Além disto, a técnica de redução de patógenos, ao inativar bactérias, previne aquela que é hoje a mais frequente das complicações infecciosas da transfusão: a transmissão de bactérias. Em alguns países do mundo, como os Estados Unidos, é obrigatória a aplicação de um teste para a detecção de bactérias em alguns tipos de componentes sanguíneos (concentrados de plaquetas). O uso da inativação de patógenos dispensa a realização deste teste.
Todas as bolsas devem ser testadas para zika, ou apenas aquelas destinadas às gestantes?
Para ser usado em doadores de sangue, um teste para o vírus Zika precisa ter o que chamamos de alto throughput, isto é, precisa permitir que todo o sangue seja testado de forma automatizada ou, no mínimo, semi-automatizada, em um tempo curto, de não mais que doze horas. Os grandes bancos de sangue chegam a testar 500, 600 amostras por dia, e os resultados dos testes de triagem têm que ser liberados com rapidez.

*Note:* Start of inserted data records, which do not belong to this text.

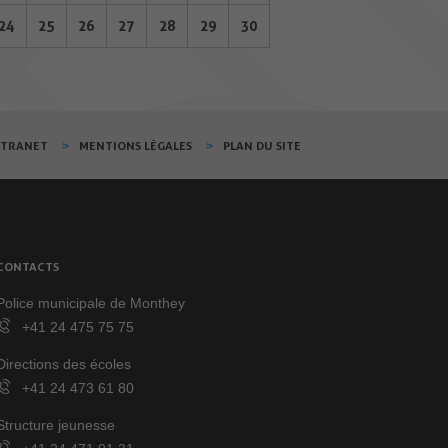
24
25
26
27
28
29
30
XTRANET
MENTIONS LÉGALES
PLAN DU SITE
CONTACTS
Police municipale de Monthey
+41 24 475 75 75
Directions des écoles
+41 24 473 61 80
Structure jeunesse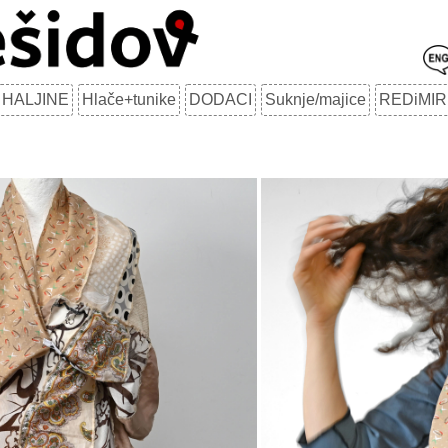
HALJINE
Hlače+tunike
DODACI
Suknje/majice
REDiMIR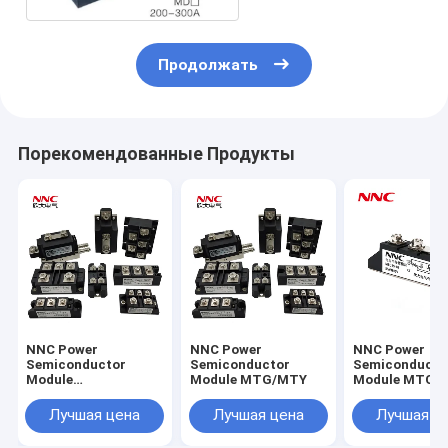
Продолжать
Порекомендованные Продукты
NNC Power
NNC Power
NNC Power
Semiconductor
Semiconductor
Semiconducto
Module
Module MTG/MTY
Module MTC
QL/SQL/KBPC
Лучшая цена
Лучшая цена
Лучшая ц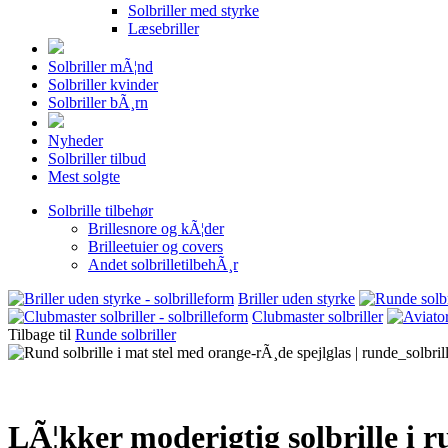
Solbriller med styrke
Læsebriller
Solbriller mÃ¦nd
Solbriller kvinder
Solbriller bÃ¸rn
Nyheder
Solbriller tilbud
Mest solgte
Solbrille tilbehør
Brillesnore og kÃ¦der
Brilleetuier og covers
Andet solbrilletilbehÃ¸r
Briller uden styrke
Clubmaster solbriller
Tilbage til
Runde solbriller
LÃ¦kker moderigtig solbrille i r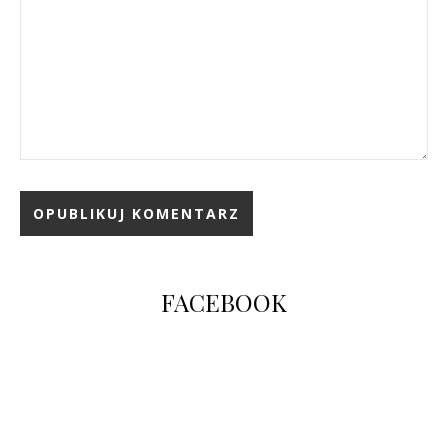
FACEBOOK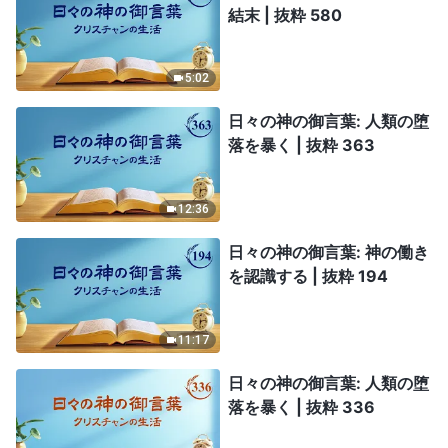
結末 | 抜粋 580
5:02
日々の神の御言葉: 人類の堕
落を暴く | 抜粋 363
12:36
日々の神の御言葉: 神の働き
を認識する | 抜粋 194
11:17
日々の神の御言葉: 人類の堕
落を暴く | 抜粋 336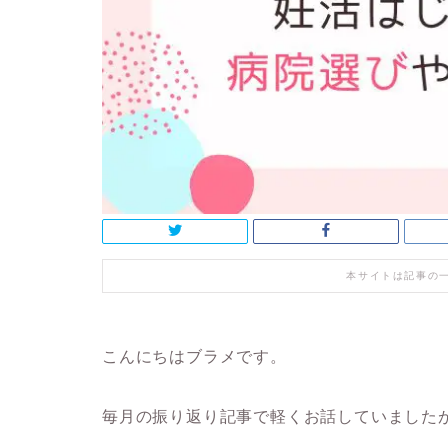
本サイトは記事の
こんにちはブラメです。
毎月の振り返り記事で軽くお話していました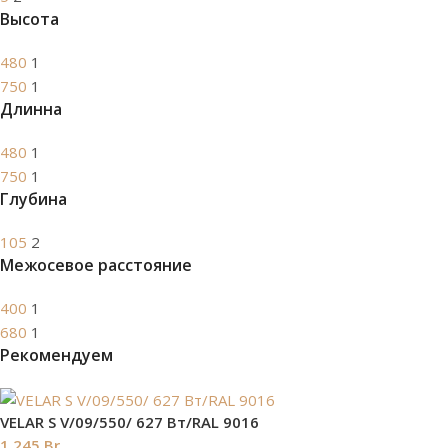
Высота
480
1
750
1
Длинна
480
1
750
1
Глубина
105
2
Межосевое расстояние
400
1
680
1
Рекомендуем
VELAR S V/09/550/ 627 Bт/RAL 9016
1 245
Br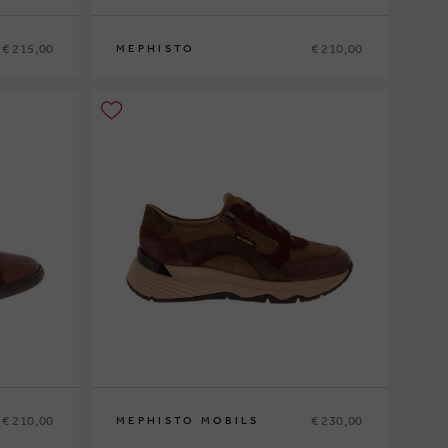
€ 215,00
€ 210,00
MEPHISTO
36
37
37½
38
38½
39
39½
40
41
42
€ 210,00
€ 230,00
MEPHISTO MOBILS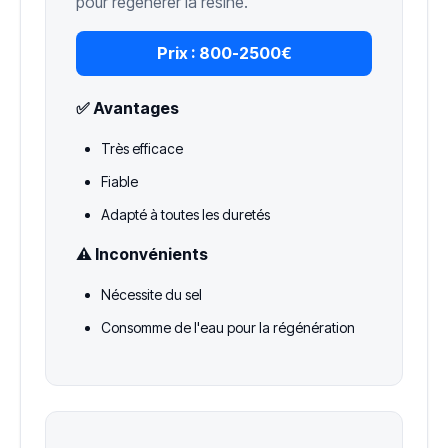
pour régénérer la résine.
Prix :
800-2500€
✅ Avantages
Très efficace
Fiable
Adapté à toutes les duretés
⚠️ Inconvénients
Nécessite du sel
Consomme de l'eau pour la régénération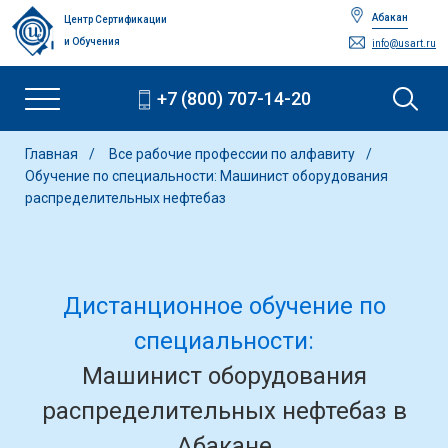
Абакан
Центр Сертификации
и Обучения
info@usart.ru
+7 (800) 707-14-20
Главная
Все рабочие профессии по алфавиту
Обучение по специальности: Машинист оборудования
распределительных нефтебаз
Дистанционное обучение по
специальности:
Машинист оборудования
распределительных нефтебаз в
Абакане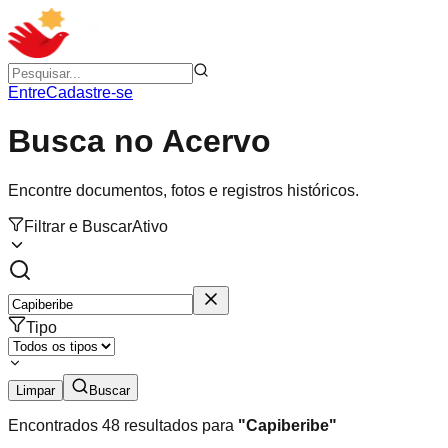
Entre
Cadastre-se
Busca no Acervo
Encontre documentos, fotos e registros históricos.
Filtrar e Buscar
Ativo
Tipo
Limpar
Buscar
Encontrados
48
resultados para
"
Capiberibe
"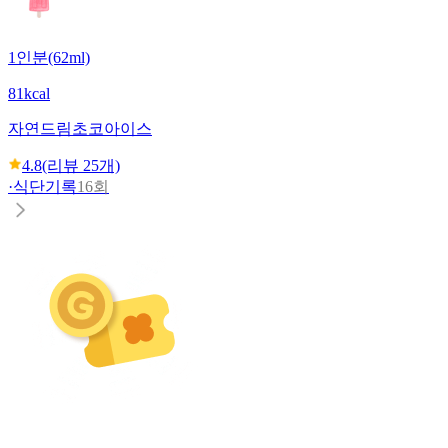
1인분(62ml)
81kcal
자연드림
초코아이스
4.8
(리뷰
25
개)
·
식단기록
16회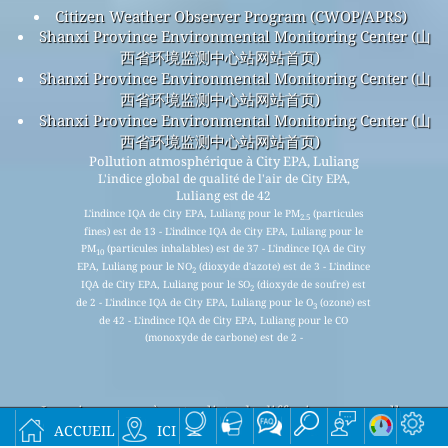
Citizen Weather Observer Program (CWOP/APRS)
Shanxi Province Environmental Monitoring Center (山
西省环境监测中心站网站首页)
Shanxi Province Environmental Monitoring Center (山
西省环境监测中心站网站首页)
Shanxi Province Environmental Monitoring Center (山
西省环境监测中心站网站首页)
Pollution atmosphérique à City EPA, Luliang
L'indice global de qualité de l'air de City EPA,
Luliang est de 42
L'indince IQA de City EPA, Luliang pour le PM
(particules
2.5
fines) est de 13 - L'indince IQA de City EPA, Luliang pour le
PM
(particules inhalables) est de 37 - L'indince IQA de City
10
EPA, Luliang pour le NO
(dioxyde d'azote) est de 3 - L'indince
2
IQA de City EPA, Luliang pour le SO
(dioxyde de soufre) est
2
de 2 - L'indince IQA de City EPA, Luliang pour le O
(ozone) est
3
de 42 - L'indince IQA de City EPA, Luliang pour le CO
(monoxyde de carbone) est de 2 -
Inscrivez-vous à notre liste de diffusion mensuelle
accueil
ici
gratuite et soyez averti lorsque de nouveaux articles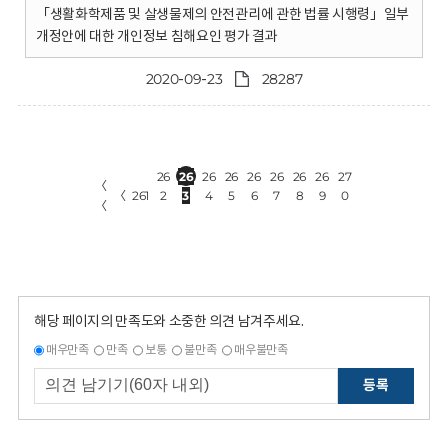
「생활화학제품 및 살생물제의 안전관리에 관한 법률 시행령」일부
개정안에 대한 개인정보 침해요인 평가 결과
2020-09-23
28287
26
26
26
26
26
26
26
26
27
〈
〈
261
2
3
4
5
6
7
8
9
0
〈
해당 페이지의 만족도와 소중한 의견 남겨주세요.
매우만족
만족
보통
불만족
매우불만족
등록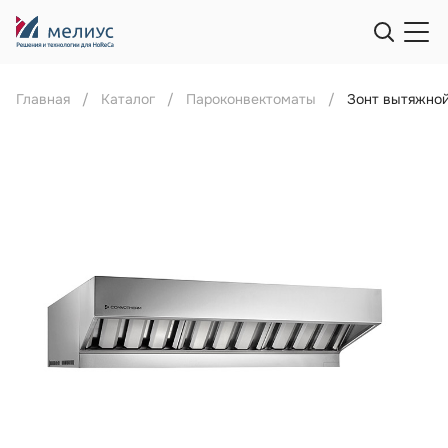
Главная
Каталог
Пароконвектоматы
Зонт вытяжной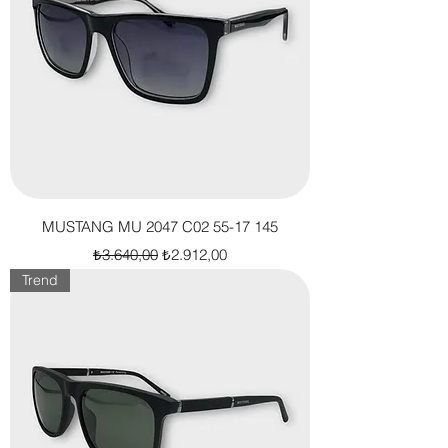
MUSTANG MU 2047 C02 55-17 145
Normal Fiyat
İndirimli Fiyat
₺3.640,00
₺2.912,00
Trend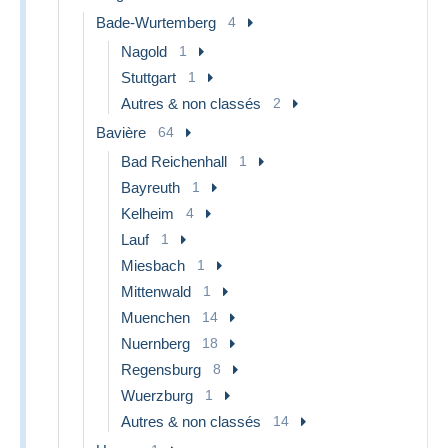
Bade-Wurtemberg
4
Nagold
1
Stuttgart
1
Autres & non classés
2
Bavière
64
Bad Reichenhall
1
Bayreuth
1
Kelheim
4
Lauf
1
Miesbach
1
Mittenwald
1
Muenchen
14
Nuernberg
18
Regensburg
8
Wuerzburg
1
Autres & non classés
14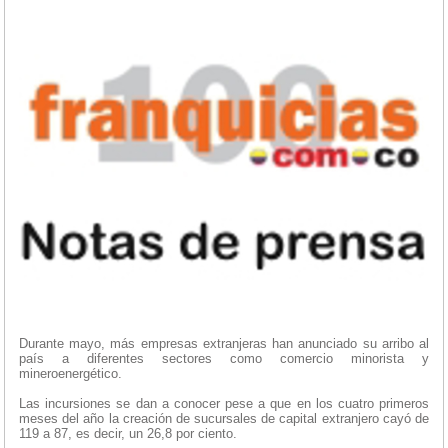
Durante mayo, más empresas extranjeras han anunciado su arribo al
país a diferentes sectores como comercio minorista y
mineroenergético.
Las incursiones se dan a conocer pese a que en los cuatro primeros
meses del año la creación de sucursales de capital extranjero cayó de
119 a 87, es decir, un 26,8 por ciento.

Testes moleculares para a detecção do vírus Zika com estas características ainda não estão disponíveis, nem no Brasil nem em nenhum outro lugar do mundo, embora muitas instituições, dentre as quais a Fiocruz, estejam trabalhando para desenvolvê-lo.
Com os testes de que dispomos hoje poderíamos testar apenas um número muito pequeno de doadores de sangue; seria uma testagem cujo objetivo seria o de selecionar sangue negativo para Zika para alguns pacientes especiais, tais como as gestantes que eventualmente precisem de transfusão de sangue.
Hoje, esta estratégia de testagem seletiva é a única que é viável; no entanto, aplicá-la implicar a criação de problemas bio-éticos. Se é necessário transfundir sangue negativo para Zika em gestantes, por que não para outros pacientes, como, por exemplo, os recém-nascidos? Ou para as pessoas submetidas a transplantes de medula óssea? Mais ainda: se o Zika causar efetivamente a Síndrome de Guillain Barré, uma doença neurológica grave, todos não deveriam ter direito de receber sangue testado para o vírus?
É uma questão que está sendo muito debatida neste momento, para a qual ainda não temos a resposta. O ideal, sem dúvida, seria fazer testes para Zika em todo o sangue doado – mas para isso, precisamos de um teste adaptado às necessidades dos bancos de sangue.